Encontrado culpable, se declaró inválida su elección como papa y se anularon todos sus actos y ordenaciones (algo paradójico, pues el propio Esteban había sido nombrado obispo por Formoso). A continuación, se procedió a ultrajar al cadáver, despojarlo de sus vestiduras, se le arrancaron de la mano los tres dedos con que impartía las bendiciones papales y sus restos fueron depositados con la mayor rudeza en una fosa donde se enterraba a los criminales. Ahí permanecieron varios meses hasta la entronización de Teodoro II (cuyo pontificado tan solo duró 20 días, antes de ser asesinado), cuando fueron restituidos a la basílica de San Pedro. Según el cronista Liutprando de Cremona, cuando el cadáver de Formoso fue de nuevo enterrado, las estatuas del Vaticano se inclinaron ante él, en lo que sería un milagro de este movido difunto.
Para evitar que se repitieran sucesos tan horribles como el sínodo cadavérico, el papa Juan IX convocó dos concilios, uno en Rávena y otro en Roma, en los que se prohibió toda acusación en tribunales contra una persona muerta.

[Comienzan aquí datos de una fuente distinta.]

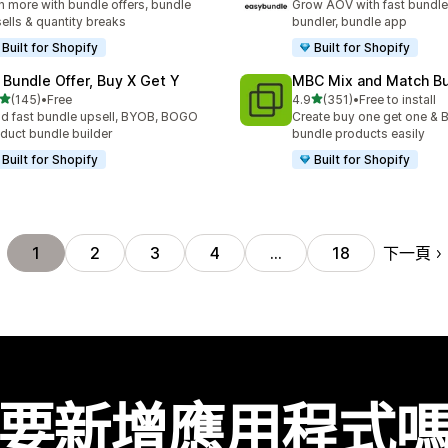
n more with bundle offers, bundle
Grow AOV with fast bundle
ells & quantity breaks
bundler, bundle app
Built for Shopify
Built for Shopify
 Bundle Offer, Buy X Get Y
MBC Mix and Match B
滿分 5 顆星
滿分 5 顆星
(145)
•
Free
4.9
(351)
•
Free to install
 145 則評價
共有 351 則評價
ld fast bundle upsell, BYOB, BOGO
Create buy one get one & B
duct bundle builder
bundle products easily
Built for Shopify
Built for Shopify
下一頁
1
2
3
4
…
18
要新增應用程式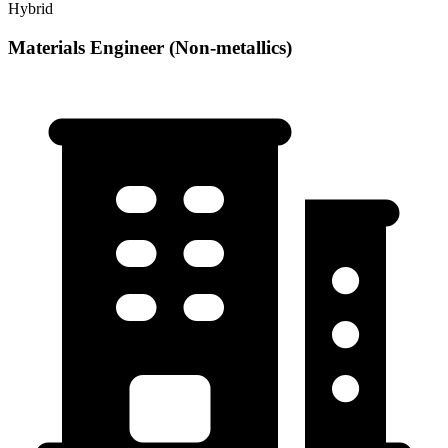
Hybrid
Materials Engineer (Non-metallics)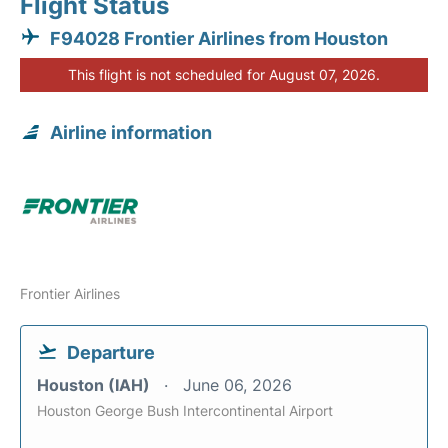
Flight Status
F94028 Frontier Airlines from Houston
This flight is not scheduled for August 07, 2026.
Airline information
Frontier Airlines
Departure
Houston (IAH)
June 06, 2026
Houston George Bush Intercontinental Airport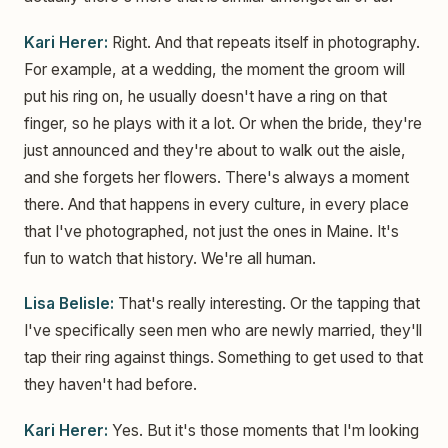
Kari Herer:
Right. And that repeats itself in photography.
For example, at a wedding, the moment the groom will
put his ring on, he usually doesn't have a ring on that
finger, so he plays with it a lot. Or when the bride, they're
just announced and they're about to walk out the aisle,
and she forgets her flowers. There's always a moment
there. And that happens in every culture, in every place
that I've photographed, not just the ones in Maine. It's
fun to watch that history. We're all human.
Lisa Belisle:
That's really interesting. Or the tapping that
I've specifically seen men who are newly married, they'll
tap their ring against things. Something to get used to that
they haven't had before.
Kari Herer:
Yes. But it's those moments that I'm looking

Pero la historia de las vicisitudes de los restos de Formoso no acaba aquí, pues el papa Sergio III, al acceder el trono en 904, anuló las decisiones de Juan IX y Teodoro II y, según Bartolomeo Platina, inició un segundo juicio contra el difunto, hallándolo nuevamente culpable. El cadáver de Formoso, que ya debía estar hecho fosfatina, fue decapitado y arrojado al Tíber para que "desapareciese de la faz de la tierra". Sin embargo, según la leyenda, se enredó en las redes de un pescador, que lo extrajo de las aguas y lo escondió. Finalizado el pontificado de Sergio III, estos milagrosos restos fueron depositados en el Vaticano, donde yacen hasta el día de hoy.